The primary focus of my work is on computation beyond the CMOS field effect transistor – which may ultimately be limited by physics, cost, and manufacturing-related issues.

Nanomagnet Logic
My research efforts have primarily targeted computational systems where magnetic elements with nanometer feature sizes are used to both process and store binary information. Why is this good? In conventional electronics, most computation is charge-based. A power supply maintains state, and thousands of electrons (each at ~40 kT) are needed to perform a single function. Alternatively, nanomagnet logic (NML) devices can process information in a cellular-automata like architecture, could dissipate < 40 kT per switching event for a gate operation, will retain state without power, and are intrinsically radiation hard. Thus, looking up to applications, NML has the potential to mitigate increasing chip-level power densities that are currently exacerbated by device scaling, could help to improve battery life in mobile information processing systems, and may operate in environments where transistor-based logic and memory cannot.
For more information, see the project page.

Non-Boolean Computer Architectures
Most information processing is Boolean.  This paradigm has obviously and deservedly persisted due to Moore's Law scaling.  However, it widely expected that Moore's Law will face hard limits due to issues such as device-to-device variation associated with further miniaturization, power density requirements, etc.  

An alternative approach is to process information in a non-Boolean fashion.  Nature suggests that this is obviously a successful approach.  The human brain works well at 30 W – and is capable of delivering the equivalent of 3e6 MIPS / W for certain applications. By comparison, a Dell Pentium 4 might operate at 200W and delivers just 5 MIPS / W [1].  Additionally, a commodity cellular nonlinear network (CNN)-based image processor with an area of 1.4 cm2 and a power budget of just 4.5 W can match the performance of the IBM cellular supercomputer – which has an area of ~7 m2 and a power budget of 491 kW [2]. While non-Boolean systems may not map well to general purpose processing, they are capable of solving problems that are expected to be commonplace in future information processing workloads (pattern matching, etc.)  As such, investment in non-Boolean hardware both for standalone functionality and for hardware accelerators seems promising.  

[1] Ralph Cavin, “Computation vis-à-vis Physics”, [2] Analogical and Neural Computing Lab, Budapest

For more information, see the project page.

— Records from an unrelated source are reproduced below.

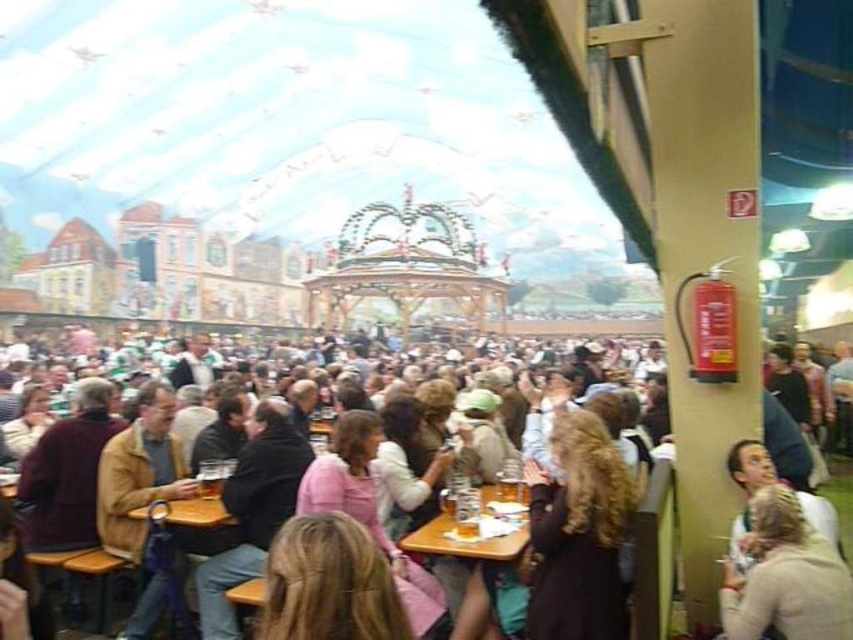 Can you confirm if matte brown jacket at center is wider than wooden table at center?

Correct, the width of matte brown jacket at center exceeds that of wooden table at center.

Which is behind, point (187, 538) or point (426, 532)?

The point (426, 532) is more distant.

Where is `matte brown jacket at center`? This screenshot has height=640, width=853. matte brown jacket at center is located at coordinates (90, 496). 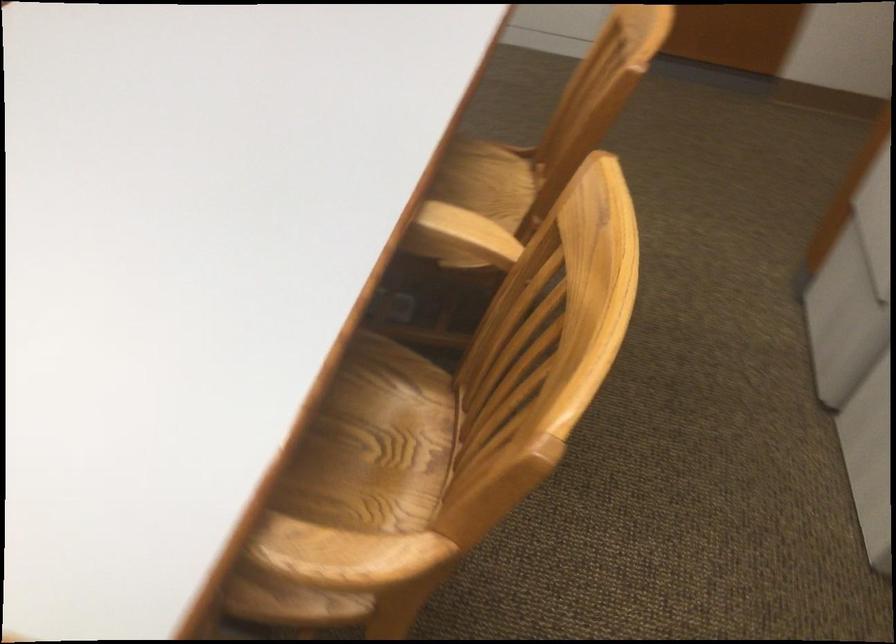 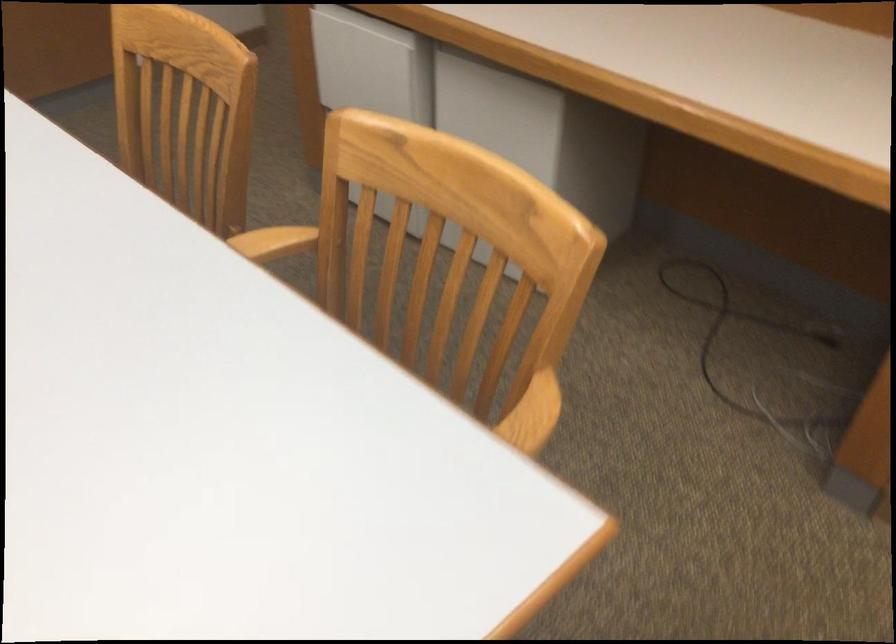 In the second image, find the point that corresponds to [494,252] in the first image.

(293, 241) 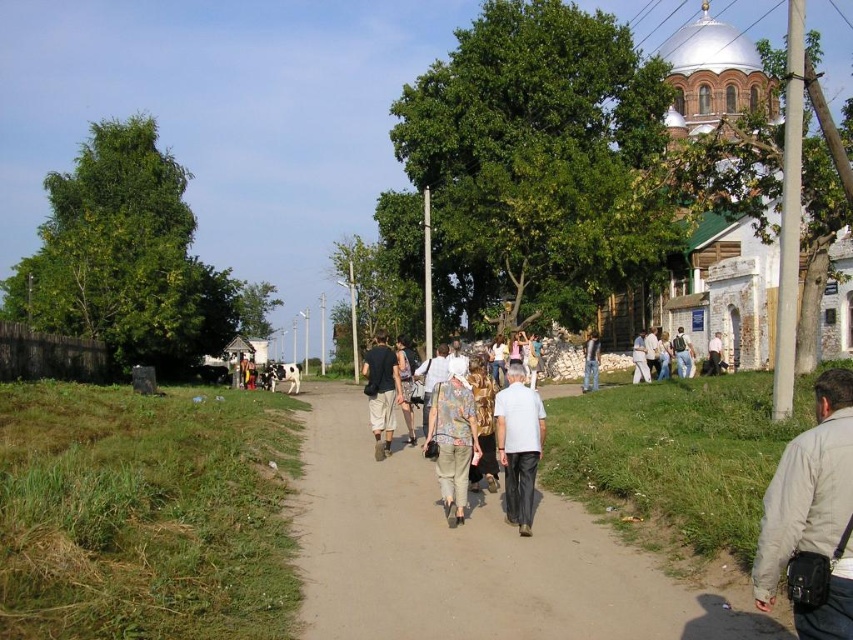 Question: Where is dirt road at center located in relation to light brown leather jacket at center in the image?

Choices:
 (A) right
 (B) left

Answer: (B)

Question: Considering the relative positions of light gray cotton shirt at center and white cotton shirt at center in the image provided, where is light gray cotton shirt at center located with respect to white cotton shirt at center?

Choices:
 (A) above
 (B) below

Answer: (B)

Question: Does gray fabric jacket at lower right lie behind light brown leather jacket at center?

Choices:
 (A) yes
 (B) no

Answer: (B)

Question: Which point is farther to the camera?

Choices:
 (A) (303, 577)
 (B) (387, 401)
 (C) (839, 502)

Answer: (B)

Question: Which of these objects is positioned closest to the light brown leather jacket at center?

Choices:
 (A) white cotton shirt at center
 (B) white stone church at right
 (C) gray fabric jacket at lower right
 (D) light gray cotton shirt at center

Answer: (C)

Question: Which object is positioned farthest from the gray cotton shirt at center?

Choices:
 (A) dark brown leather pants at center
 (B) white stone church at right
 (C) light gray cotton shirt at center
 (D) gray fabric jacket at lower right

Answer: (B) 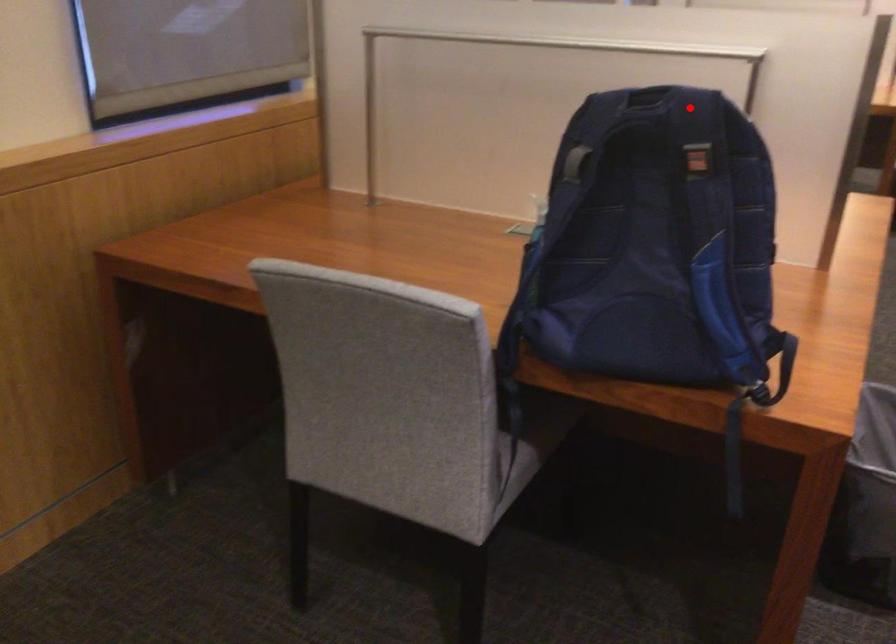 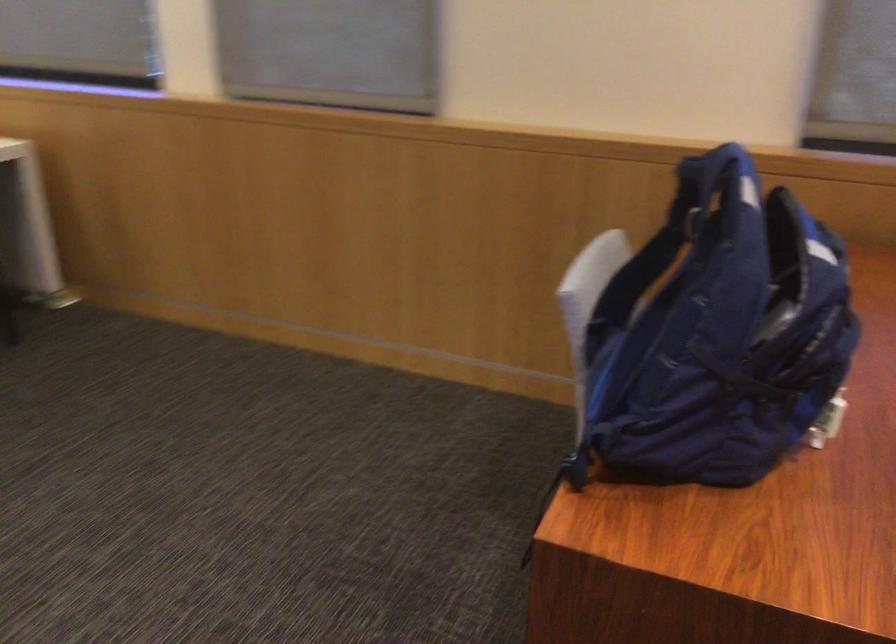 Question: I am providing you with two images of the same scene from different viewpoints. A red point is shown in image1. For the corresponding object point in image2, is it positioned nearer or farther from the camera?

Choices:
 (A) Nearer
 (B) Farther

Answer: (A) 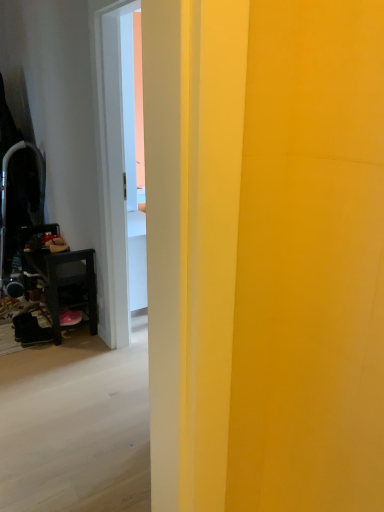 Where is `vacant space to the left of black suede boot at lower left, the 1th footwear from the left`? The height and width of the screenshot is (512, 384). vacant space to the left of black suede boot at lower left, the 1th footwear from the left is located at coordinates (11, 343). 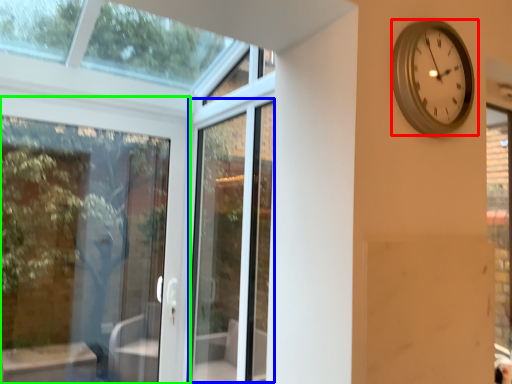 Question: Considering the real-world distances, which object is farthest from wall clock (highlighted by a red box)? screen door (highlighted by a blue box) or door (highlighted by a green box)?

Choices:
 (A) screen door
 (B) door

Answer: (B) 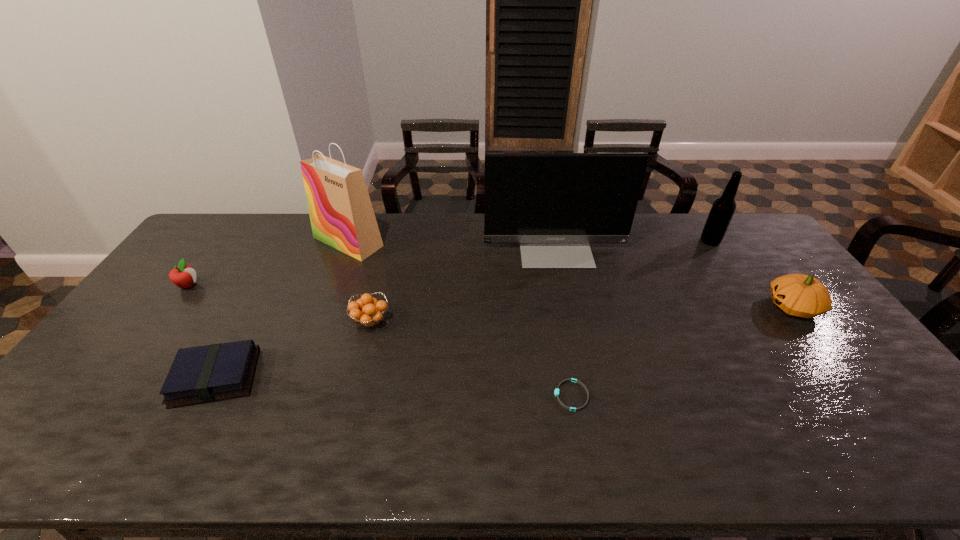 At what (x,y) coordinates should I click in order to perform the action: click on free spot between the beer bottle and the orange fruit. Please return your answer as a coordinate pair (x, y). This screenshot has height=540, width=960. Looking at the image, I should click on (540, 281).

Locate an element on the screen. object that is the fourth closest to the apple is located at coordinates (554, 204).

You are a GUI agent. You are given a task and a screenshot of the screen. Output one action in this format:
    pyautogui.click(x=<x>, y=<y>)
    Task: Click on the object that stands as the closest to the leftmost object
    The height and width of the screenshot is (540, 960).
    Given the screenshot: What is the action you would take?
    pyautogui.click(x=203, y=374)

Energy-efficient GPU-based Acceleration of Large Graph Algorithms on Heterogeneous Clusters
Solving basic graph problems such as Breadth-First Search (BFS) and All-Pair Shortest Path (APSP) with large data sets is crucial in many applications and also challenging to be accelerated by using GPUs. Some existing GPU implementations of graph algorithms with large data sets may even be slower than the latest CPU implementations. Furthermore, significant energy can be consumed due to the large data sets to be handled.  This research aims to investigate approaches to improve performance and energy consumption of solving some basic graph problems. The focus will be on building a heterogeneous cluster comprised of high-performance Intel I7 processors, low-power Atom processors and high-end GPU cards to execute large graph algorithms at lower energy and lower cost than on homogeneous clusters.